Drought and the Food Supply Chain
If you’ve noticed that your grocery and restaurant bills are higher today than they were a year or two ago, you’re not alone. Food prices are on the rise, and it’s putting a strain on Californians across the state. While COVID-19 and inflation both play a major role here, the scarcity of water across the West has also forced farmers to cut crop production. This will undoubtedly impact prices across the food and agriculture supply chain in the months to come, given that California’s $54 billion agriculture industry provides over 400 key commodities, including a third of the country’s vegetables and two-thirds of the country’s fruits and nuts, according to the California Department of Food and Agriculture.

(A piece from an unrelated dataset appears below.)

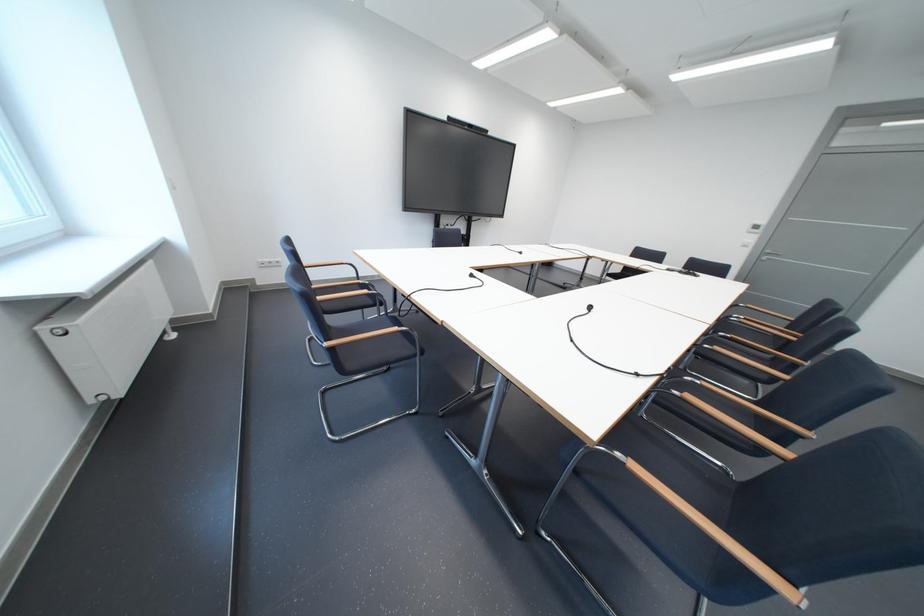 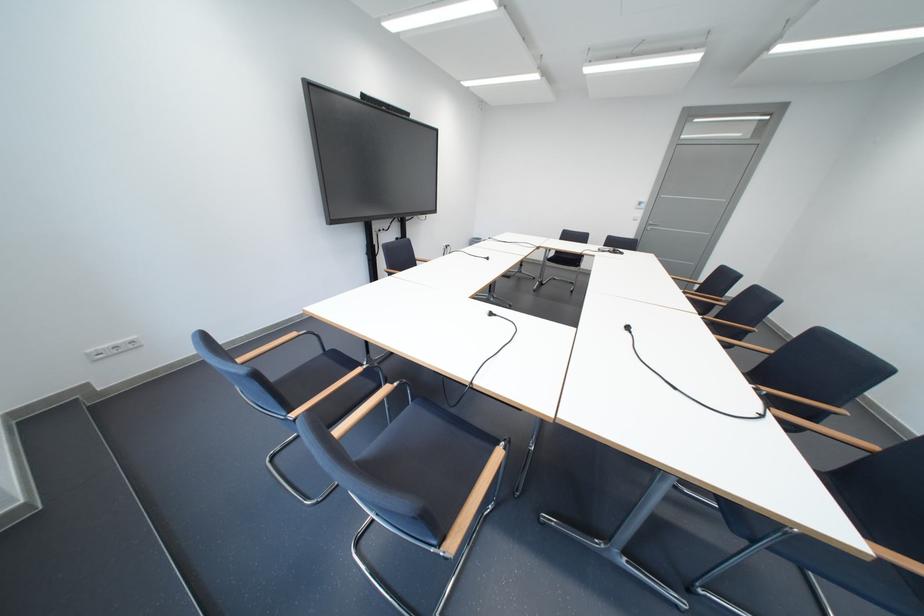 Where in the second image is the point corresponding to the point at 483,277 from the first image?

Last month, the Biden Administration announced key findings from the reviews called for under Executive Order 14017, designed to assess the vulnerabilities in the nation’s supply chains and develop strategies to strengthen their resilience. As part of the announcement, the Biden Administration pledged more than $4 billion toward initiatives through the U.S. Department of Agriculture to rebuild the nation’s food system by strengthening and diversifying supply chains and established a new Supply Chain Disruptions Task Force that will focus on, among other topics, agriculture and food.

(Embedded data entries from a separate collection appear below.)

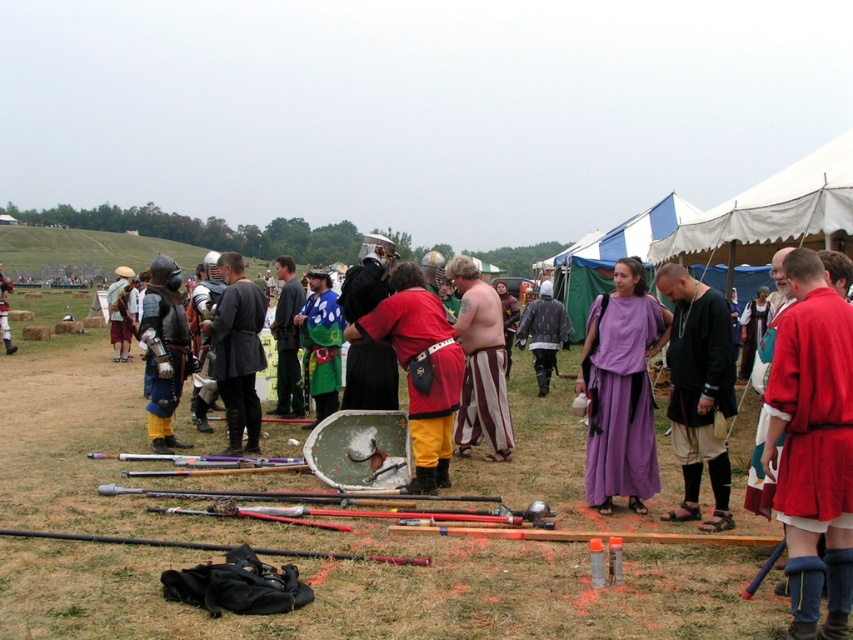 You are a participant in the medieval reenactment and need to retrieve your striped cotton pants at center and leather armor at center from the ground. Which item should you pick up first to reach the one farther away last?

You should pick up the striped cotton pants at center first because it is closer to you than the leather armor at center, so you can reach the leather armor at center last.

You are a participant at the medieval event and need to find your black bag. You are currently standing at point (480,364). Which direction should you move to reach the black bag?

The black bag is located to the right of the point (480,364), so you should move to the right to reach it.

You are a knight in the medieval reenactment event. You need to locate your rubberized red pants at center to prepare for the next performance. Where exactly are they located in the scene?

The rubberized red pants at center are located at point 0.505 on the x axis and 0.478 on the y axis.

It’s a reminder that the food and fiber grown in Westlands play a critical role in not just our local economy, but in national and global supply chains, too. That makes mitigating the impacts of the current drought – and taking proactive steps to prepare for the next, inevitable drought through infrastructure and other investments – all the more important. Ensuring the stability of our food supply requires allowing our farmers to be as productive as they can, and that starts with an adequate and reliable water supply
The Impact of Science-Based Policymaking
One silver lining amid the devastation of the current drought is that between the amended 2018 Coordinated Operations Agreement and the recently updated science-based decision making incorporated into Central Valley Project (CVP) operations, more water can flow South-of-Delta without further harm to native fish species. In particular, the real-time monitoring strategy outlined in the 2019 Biological Assessment for the Long-Term Operations of the Central Valley Project and State Water Project incorporates a number of robust protections for native fish species based on expert opinions from career bureaucrats and scientists, which were all reviewed by independent scientific peer reviewers. This means that the U.S. Bureau of Reclamation now uses real-time monitoring strategies to ensure CVP operations are tailored to meet the biological needs of native fish species while moving water South-of-the-Delta.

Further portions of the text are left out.